More about Middle School - an article for Dunia

This is a recent article I wrote for Dunia, a magazine published by UWCSEA. You can find the digital version here. The version below is the original which was clipped slightly to fit into Dunia.

It follows nicely from my reflections in my last post about the changing nature of teaching and learning in Middle Schools.

Reading and Writing Workshop in the Middle School at East


“Do you like the rhythm of this?” asks Ali, as he turns to his partner.
“Yeah, but the mentor text is shorter, maybe you could cut out a few words.”
The two boys look again at the lead they’ve been using as a model: There’s no dignity in poverty. They compare their writing to the mentor text discussing what they’ve been learning about meter and rhyme and the need for a catchy phrase to help anchor their audience’s attention. After a moment more of discussion, they return to the speeches they are writing as a part of their study of the Grade 6 Development Unit.


This style of learning will be familiar to parents who have had children come through the Primary School as UWCSEA East. The “Workshop” approach uses a combination of very structured “mini-lessons” mixed with sustained periods of time for students to write and conference with their teacher and student partners. At the heart of “Workshop” is the belief that ‘children want to write’ and that instruction around writing should be very focussed and succinct leaving time for students to apply and consolidate skills.
In our Primary School, reading instruction takes a similar form with focussed lessons on particular skills and an emphasis on building student’s reading volume and stamina. The teacher’s key objective is to help the students find the right book for their reading ability and interests and to keep them reading.
Learning in High School English classes can look quite different to this. In High School students will spend sustained periods of time in whole class discussion around one common novel and teaching points will often come organically from this discussion. Writing becomes increasingly focused on the essay form and feedback will focus as much on the student’s ideas as it does on the craft of writing. This transition from learning in Primary Schools to High Schools is sometimes described as the difference between “learning to read and write and reading and writing to learn”.


What should reading and writing instruction look like in the Middle School?

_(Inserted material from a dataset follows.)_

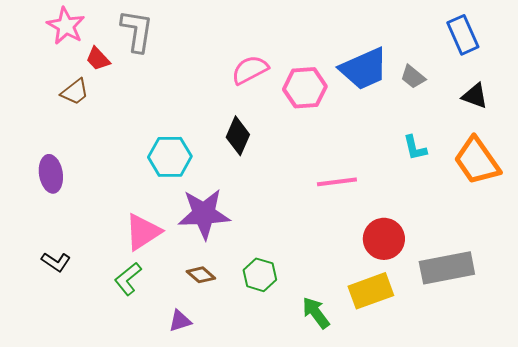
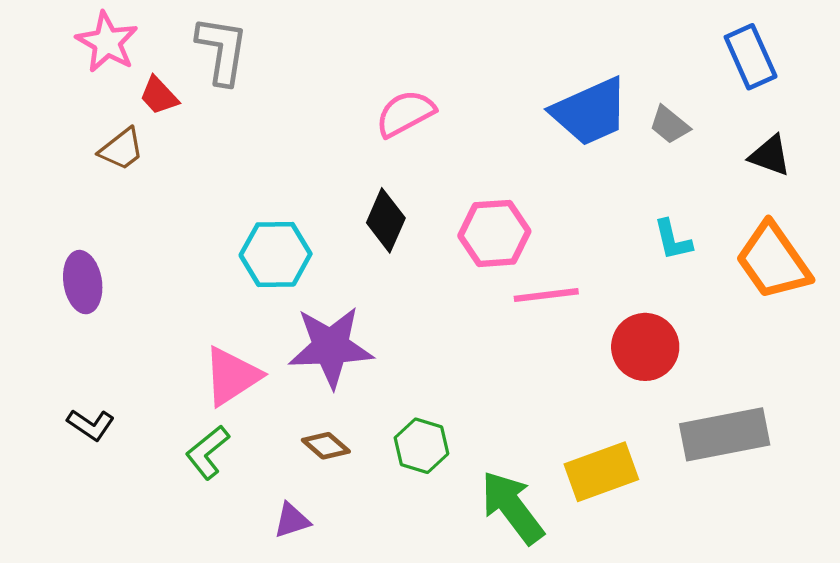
pink hexagon: (305, 88) -> (494, 233), moved
red circle: (384, 239) -> (645, 347), moved
green arrow: (316, 313) -> (512, 507), size x1.4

Middle School is, of course, in the middle and we need to do a bit of both. Middle School students have a very particular set of developmental needs and learning instruction needs both to recognise what is unique to early adolescents and also where students are in their journey through the curriculum. Over the past twelve months, Middle School English teachers have been working with our colleagues in Primary and High school to decide how best to build on the success of the Workshop approach in Primary School as we prepare students for High School. UWCSEA’s English Standards and Benchmarks describe what we should teach; our discussions have centered on articulating how best to deliver this curriculum. What has resulted is a plan to extend the Columbia University “Workshop” approach up through Middle School but with modifications to meet the needs of our particular circumstances here at UWCSEA East. We have been trialling many of the teaching strategies from Workshop already and parents will already notice many similarities in the way writing is taught between Primary and Middle Schools.
The big challenge in our planning has been around reading. By Grade 6 or 7 students are classified as “independent” readers meaning that, whilst they need guidance in their reading choices, they don’t need the same kinds of support in learning how to read.
A lot of our discussion has been about how to encourage good independent reading habits when the diversity of demands on students’ time are increasing. The establishment of a dedicated Middle School section in the Senior Library has certainly helped, but we have also decided to establish classroom libraries in all Middle School English classrooms and High School is exploring a similar approach. The emphasis here is on maintaining stamina and engagement in a wider range of novels to supplement the common class texts that students study in Grades 7 through to 12.
As you can see in the photograph accompanying this article, students still share texts in the Middle School. One important insight into the complexities of Development comes from the novels that describe the experience of poverty and these Grade 6 students are sharing their understandings through their Literature Circle discussion. They will use what they are learning in their writing as well, building both from the ideas in the text and also learning from the skills the writer uses to construct his narrative.
Reading and Writing Workshop supports a rich environment for learning; we believe it provides the best foundation for building readers and writers who are skilled, confident and capable - ready to face the many complex communication challenges they have ahead of them.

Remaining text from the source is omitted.